About this task =>
All lines from the one that mentions "18 lut 2014" through the last of the entries below must be copied exactly, with both ends kept.

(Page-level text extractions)
######

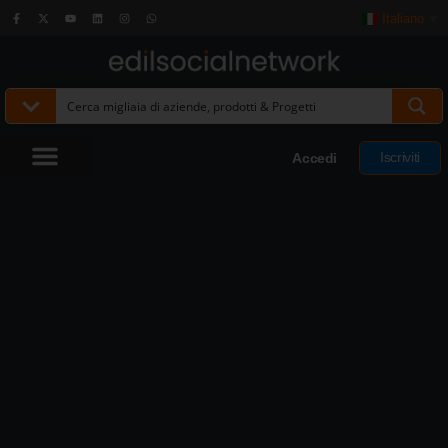
Italiano
▼
Iscriviti
Accedi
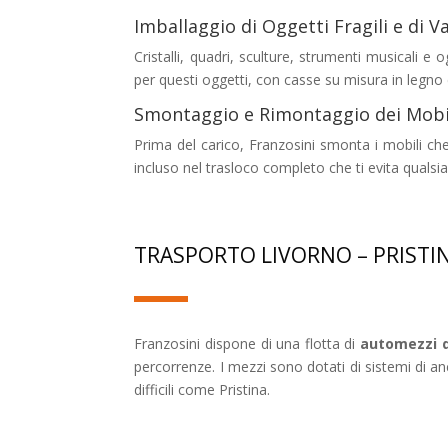
Imballaggio di Oggetti Fragili e di V
Cristalli, quadri, sculture, strumenti musicali e
per questi oggetti, con casse su misura in legno e 
Smontaggio e Rimontaggio dei Mobi
Prima del carico, Franzosini smonta i mobili che 
incluso nel trasloco completo che ti evita qualsias
TRASPORTO LIVORNO – PRISTI
Franzosini dispone di una flotta di
automezzi d
percorrenze. I mezzi sono dotati di sistemi di an
difficili come Pristina.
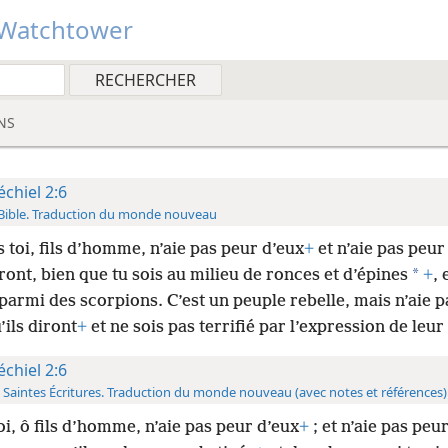
Watchtower
NS
échiel 2:6
Bible. Traduction du monde nouveau
s toi, fils d’homme, n’aie pas peur d’eux
+
et n’aie pas peur
*
iront, bien que tu sois au milieu de ronces et d’épines
+
, 
 parmi des scorpions. C’est
un peuple rebelle, mais n’aie 
’ils diront
+
et ne sois pas terrifié par l’expression de leur
échiel 2:6
 Saintes Écritures. Traduction du monde nouveau (avec notes et références)
toi, ô fils d’homme, n’aie pas peur d’eux
+
; et n’aie pas peu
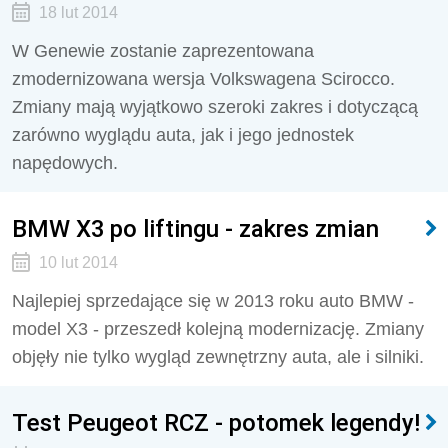
18 lut 2014
W Genewie zostanie zaprezentowana
zmodernizowana wersja Volkswagena Scirocco.
Zmiany mają wyjątkowo szeroki zakres i dotyczącą
zarówno wyglądu auta, jak i jego jednostek
napędowych.
BMW X3 po liftingu - zakres zmian
10 lut 2014
Najlepiej sprzedające się w 2013 roku auto BMW -
model X3 - przeszedł kolejną modernizację. Zmiany
objęły nie tylko wygląd zewnętrzny auta, ale i silniki.
Test Peugeot RCZ - potomek legendy!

######

Answer for the task =>
18 lut 2014
W Genewie zostanie zaprezentowana
zmodernizowana wersja Volkswagena Scirocco.
Zmiany mają wyjątkowo szeroki zakres i dotyczącą
zarówno wyglądu auta, jak i jego jednostek
napędowych.
BMW X3 po liftingu - zakres zmian
10 lut 2014
Najlepiej sprzedające się w 2013 roku auto BMW -
model X3 - przeszedł kolejną modernizację. Zmiany
objęły nie tylko wygląd zewnętrzny auta, ale i silniki.
Test Peugeot RCZ - potomek legendy!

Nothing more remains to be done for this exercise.